Acoustic Land Management

Client: Adham Ashton-Butt, BTO <adham.ashton-butt@bto.org>

Land managers are often responsible for restoration projects, in which they make changes expected to benefit wildlife over time. One very useful source of evidence is acoustic data recordings. This project is intended to create an interactive application that can be used by land managers to visualise, make decisions, monitor, and evaluate their interventions, based on bioacoustic survey data processed through the BTO acoustic pipeline and enhanced with machine learning methods.

Braille Predictive Text

Client: Gregory Hargraves, Paige Braille <greg@paigebraille.com>

David MacKay’s Dasher was a radical predictive text system where a machine learning language model helped users with disabilities by guiding them to zoom in to more likely possible texts. That’s no use for people with a vision impairment, who can’t see the guidance or easily operate animated graphical interfaces. This is an opportunity to work with a team who have recently augmented the classic mechanical Braille typewriter with internet connectivity. Your prediction model will help users to learn and master Braille, by offering appropriate spoken suggestions on what word they might be typing and (if needed) remind them which keys they might need to press next. All this will have to be designed in a way that is helpful, motivational and accessible, not an additional obstacle to learning Braille!

Climate Foresight

Client: William Jones, Embecosm <william.jones@embecosm.com>

Dynamic Causal Modeling is a Bayesian statistical technique for reverse engineering time series data. One of the ongoing challenges in applying such statistical models is how to visualise the multiverse of possible outcomes that the algorithm derives. Your goal is to create an evidence-based visualisation of possible climate futures that allows users to interrogate and compare projections from a complete simplified carbon-climate model within the Dynamic Causal Modeling framework.

Component Quest

Client: Stephen Devlin, Sensors CDT <sd2030@cam.ac.uk>

The electronics industry faces chip shortages, rising costs, and increasing e-waste.

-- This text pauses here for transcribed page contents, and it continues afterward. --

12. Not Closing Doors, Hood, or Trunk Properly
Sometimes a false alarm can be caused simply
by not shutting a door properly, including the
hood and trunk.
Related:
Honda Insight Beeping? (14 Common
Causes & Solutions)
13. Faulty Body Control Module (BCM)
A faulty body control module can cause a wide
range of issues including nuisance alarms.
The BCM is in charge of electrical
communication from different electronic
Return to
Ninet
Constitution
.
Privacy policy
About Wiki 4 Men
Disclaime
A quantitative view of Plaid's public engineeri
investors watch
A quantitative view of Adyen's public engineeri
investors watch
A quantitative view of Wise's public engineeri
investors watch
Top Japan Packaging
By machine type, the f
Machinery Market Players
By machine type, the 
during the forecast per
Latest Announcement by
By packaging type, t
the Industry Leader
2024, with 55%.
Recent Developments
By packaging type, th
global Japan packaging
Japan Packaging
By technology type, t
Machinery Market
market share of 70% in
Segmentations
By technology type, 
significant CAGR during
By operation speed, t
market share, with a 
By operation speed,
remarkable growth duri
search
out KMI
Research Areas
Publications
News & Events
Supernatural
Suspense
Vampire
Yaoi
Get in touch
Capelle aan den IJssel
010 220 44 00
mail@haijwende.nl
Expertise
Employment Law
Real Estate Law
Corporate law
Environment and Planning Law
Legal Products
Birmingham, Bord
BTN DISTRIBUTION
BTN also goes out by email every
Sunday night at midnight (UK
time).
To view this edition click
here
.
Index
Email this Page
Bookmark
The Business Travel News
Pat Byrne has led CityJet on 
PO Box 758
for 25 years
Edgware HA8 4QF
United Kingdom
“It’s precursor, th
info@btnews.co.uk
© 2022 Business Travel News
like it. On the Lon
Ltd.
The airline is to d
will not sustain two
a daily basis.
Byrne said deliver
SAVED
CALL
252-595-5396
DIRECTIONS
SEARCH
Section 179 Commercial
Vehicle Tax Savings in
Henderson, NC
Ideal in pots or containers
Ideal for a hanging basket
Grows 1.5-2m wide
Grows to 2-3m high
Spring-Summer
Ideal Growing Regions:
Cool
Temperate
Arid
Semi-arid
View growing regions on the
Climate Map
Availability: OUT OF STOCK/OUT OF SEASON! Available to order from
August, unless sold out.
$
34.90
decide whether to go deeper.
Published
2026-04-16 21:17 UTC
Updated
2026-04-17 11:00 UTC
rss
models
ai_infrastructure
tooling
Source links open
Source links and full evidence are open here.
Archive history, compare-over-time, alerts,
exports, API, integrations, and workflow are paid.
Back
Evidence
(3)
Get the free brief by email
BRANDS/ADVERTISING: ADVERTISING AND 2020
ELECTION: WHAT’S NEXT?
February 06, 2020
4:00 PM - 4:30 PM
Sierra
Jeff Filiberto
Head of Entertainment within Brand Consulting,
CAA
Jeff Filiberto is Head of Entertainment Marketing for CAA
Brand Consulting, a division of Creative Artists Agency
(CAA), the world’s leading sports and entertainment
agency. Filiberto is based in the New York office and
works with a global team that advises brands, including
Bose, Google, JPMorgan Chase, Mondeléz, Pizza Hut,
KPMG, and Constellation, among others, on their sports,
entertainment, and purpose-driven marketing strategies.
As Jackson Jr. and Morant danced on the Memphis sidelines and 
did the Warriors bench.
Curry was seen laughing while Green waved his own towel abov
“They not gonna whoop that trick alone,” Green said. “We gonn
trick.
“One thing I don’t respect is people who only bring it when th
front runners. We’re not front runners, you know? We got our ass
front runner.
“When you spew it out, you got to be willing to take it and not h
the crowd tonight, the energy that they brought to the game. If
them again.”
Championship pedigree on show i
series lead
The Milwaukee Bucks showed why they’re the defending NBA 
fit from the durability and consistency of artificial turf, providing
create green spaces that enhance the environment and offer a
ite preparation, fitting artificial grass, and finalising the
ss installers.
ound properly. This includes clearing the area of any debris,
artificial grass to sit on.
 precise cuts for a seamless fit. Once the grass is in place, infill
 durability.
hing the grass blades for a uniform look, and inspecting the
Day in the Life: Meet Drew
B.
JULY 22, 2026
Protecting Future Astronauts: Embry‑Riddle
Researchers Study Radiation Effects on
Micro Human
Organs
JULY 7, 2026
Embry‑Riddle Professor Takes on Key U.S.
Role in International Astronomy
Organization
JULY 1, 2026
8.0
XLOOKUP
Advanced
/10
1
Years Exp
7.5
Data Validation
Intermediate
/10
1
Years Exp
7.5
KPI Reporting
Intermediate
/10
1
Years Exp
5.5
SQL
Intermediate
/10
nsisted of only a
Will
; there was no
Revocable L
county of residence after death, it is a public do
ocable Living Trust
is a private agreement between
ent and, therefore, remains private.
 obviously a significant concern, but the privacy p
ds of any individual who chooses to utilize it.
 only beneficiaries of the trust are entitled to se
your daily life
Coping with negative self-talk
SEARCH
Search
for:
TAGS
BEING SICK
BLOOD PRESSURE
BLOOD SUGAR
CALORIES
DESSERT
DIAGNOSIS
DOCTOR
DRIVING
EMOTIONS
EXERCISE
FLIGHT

This creates demand for secondhand components, but it can be difficult to identify and value them. Develop a smartphone app that uses AI to identify and value electronic components (usually still mounted on PCBs) using the phone camera. The app should handle a wide range of components, provide current market value, and link users to a marketplace to buy and sell them.

Copilot for Business

Client: Jason Mashinchi, Cambridge Kinetics <jason.mash@cambridgekinetics.com>

We’re all familiar with the code generation capabilities of ChatGPT and GitHub Copilot. That’s fine for experienced programmers, but how could an AI coding tool support people who have never written a line of code? Your goal is to create a user friendly natural language interface that not only generates code for extracting and visualising data from an arbitrary business database, but helps non-programmer users to understand how that code works, recognising and correcting bugs or hallucinations in the generated code.

Creative Writing Coach

Client: Rachel Thorley, Inkli <rachelthorley@gmail.com>

Will human authors be replaced by AI? Language models can convincingly generate human-sounding text and automate many writing tasks, even contributing to novels! Instead, could they be harnessed to make us all more creative? The goal of this project is to create an app in the style of Duolingo. This app will use bite-sized, gamified lessons to help students write more creatively, with poetic imagery, dramatic tension, and vivid characterisation. Experiments show that a standard LLM (with carefully designed prompts) can provide useful feedback. Your app needs to engage and motivate students to become more fluent and confident creative writers.

Disability Bias Explorer

Client: Cecily Morrison, Microsoft Research Cambridge <cecilym@microsoft.com>

Recent work led by a team at ethical AI initiative Hugging Face (arXiv:2303.11408) demonstrated a tool that could be used to interactively investigate some of the race and gender biases that have become encoded in major text to image generation systems. Your task is to create a similar tool that could be used to demonstrate image generation biases relevant to visual disabilities. You may also need to consider how this tool can be made accessible to users who have visual disabilities themselves.

DoS D-Stress

Client: Simon Fothergill, Cam AI <simon@cam-ai.co.uk>

The very first AI chatbot was the psychotherapist Eliza. For young people today, mental health is more challenging than ever, but we aren’t using LLM technology in ways that reduce stress. Your goal is to create a de-stressing experience, potentially including responsive sound and imagery alongside short generated text exchanges that respond to what is stressing you. A fully automated chain should direct stressful content (e.g. an email from your DoS) directly into the system so that you can be properly de-stressed before you even read it.

Engaging Everyone

Client: Rachel Gardner, Communications Manager

Many public events and services aim to include young people, with meaningful attention to their specific views and needs. Our own outreach activities, such as the huge Cambridge Festival (next taking place on 16th March 2024) want to ensure that feedback from visiting families includes all visitors, especially where “family” feedback might otherwise only engage adults through traditional surveys. Your task is to create a fun and engaging online tool that encourages people of all ages to share their views, and is inclusive and motivational for the young. If successful, we can deploy this at the Cambridge Festival as soon as it is finished.

Envisioning Nairobi

Client: Nkatha Gichuyia, Urban Re-engineering Taskforce <lindankatha@gmail.com>

Large cities around the world are grappling with plans to accommodate environmental, social and climate change. But there is a huge gulf between the technical software of geographical information systems and infrastructure planning on one hand, and the retail and entertainment data that is promoted in consumer products like Google Maps. The city of Nairobi is thinking ahead through visionary planned cities as Nairobi Railway City, Tatu City, and the Konza Technopolis, that aim to present models of how an environmentally sustainable and climate-resilient urban area developments in a carbon-constrained environment can be delivered. Your role is to prototype a new social mapping tool that could engage members of the local population in these discussions, visualising data, plans, priorities, and their personal implications.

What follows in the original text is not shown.